3. Over 12,000 Brethren cannot quite accept the idea that Jesus was born of a virgin. Instead, they say either that they “don’t believe” in the virgin birth or that they are “not sure” what they believe.  These 12,000 members represent about 10% of the total membership.

4. About 6,000 members (5% of the membership) don’t believe in the divinity of Jesus. Relatedly, about 17,000 members reject the idea that Jesus is the clearest revelation of God, saying instead that Jesus is but “one of many ways” to God or that Jesus was a great prophet and teacher, but “not more than that.”

5. The BMP included no questions about “the sin-pardoning value of Jesus’ atonement,” but did ask whether Brethren considered themselves “saved.” Nearly two-thirds of the membership (63%) said, “yes, I know I am saved,” but this leaves many who gave other answers.  About 34,000 Brethren (26%), for example, respond, “I can’t say for sure; only God knows if I am saved.” Another 7,000 admit that “being saved is not central to my faith,” and 3,500 say the “people who know them best” can answer that question better than they can. All told, nearly 50,000 members give some response other than “yes, I know I am saved.”

6. Ninety percent of Brethren say they believe Jesus “physically arose from the dead,” but this leaves 10% — about 13,000 church members — who say either that they aren’t sure, don’t believe it, or decline to answer the question.

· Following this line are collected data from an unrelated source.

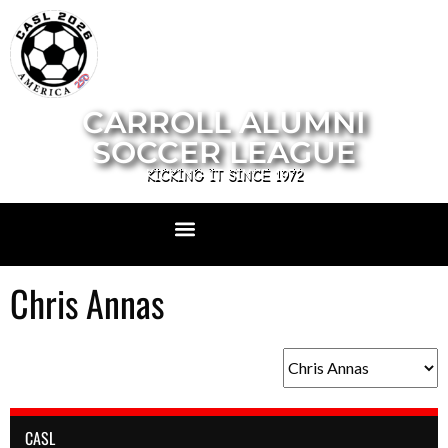
CARROLL ALUMNI
SOCCER LEAGUE
KICKING IT SINCE 1972
Chris Annas
CASL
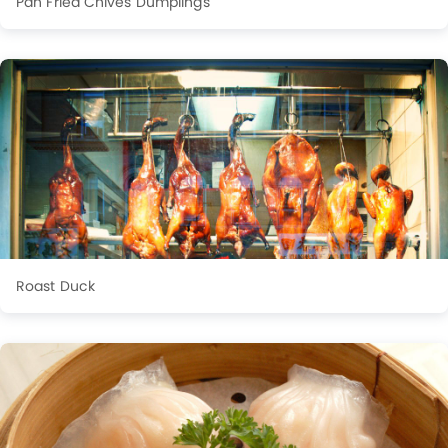
Pan Fried Chives Dumplings
Roast Duck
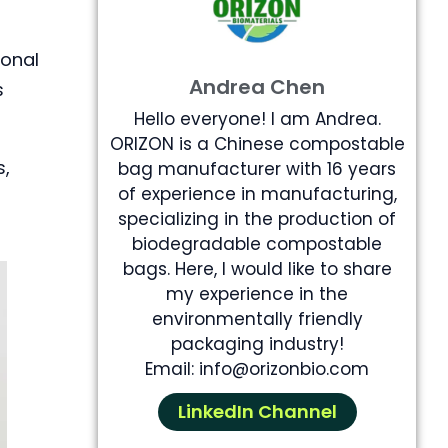
ional
Andrea Chen
s
Hello everyone! I am Andrea.
ORIZON is a Chinese compostable
s,
bag manufacturer with 16 years
of experience in manufacturing,
specializing in the production of
biodegradable compostable
bags. Here, I would like to share
my experience in the
environmentally friendly
packaging industry!
Email: info@orizonbio.com
LinkedIn Channel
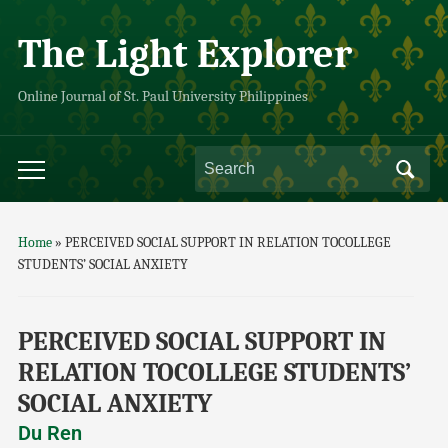
The Light Explorer
Online Journal of St. Paul University Philippines
Home
»
PERCEIVED SOCIAL SUPPORT IN RELATION TOCOLLEGE
STUDENTS’ SOCIAL ANXIETY
PERCEIVED SOCIAL SUPPORT IN
RELATION TOCOLLEGE STUDENTS’
SOCIAL ANXIETY
Du Ren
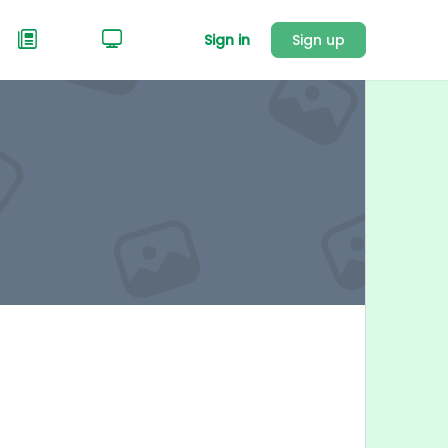
Sign in
Sign up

7. Over 25,000 members, when asked whether they believe Jesus will physically return to earth, respond with something other than a definite “yes.” Most of the 25,000 say they aren’t sure what they believe about Jesus’ return, but 5,000 reject the idea.

8. When asked whether they believe in life after death, 15,000 Brethren equivocate, responding with something other than “yes.” Even more vacillate on, or reject outright, the idea of hell as a place of eternal punishment — over 30,000 to be precise.  The majority of Brethren do believe in hell, but it is notable that a quarter of today’s Brethren question the notion of eternal punishment.

In social surveys such as the Brethren Member Profile, the story of variability — departure from the norm — is often buried by a narrative of averages and dominant patterns. This is unfortunate because the full “portrait of a people” is comprised of both prevailing patterns and departures.  What happens at the margins is noteworthy and shouldn’t be treated as if it weren’t part of the fuller portrait.

Beyond the percentages, manufacturers, publishers, etc. pay great attention to the absolute number of purchasers and subscribers.  About 8% of the Brethren membership, for example, subscribe to The Messenger.  Doesn’t sound like much.  But 8% is over 10,000 subscribers — a smaller number than the publishers would wish, but an important base of readers. A survey researcher might write such a small percentage off as inconsequential, yet if 10,000 subscribers are married to 10,000 partners, we may be looking at closer to 20,000 readers. And depending upon their social relationships, these 20,000 may impact a much broader network.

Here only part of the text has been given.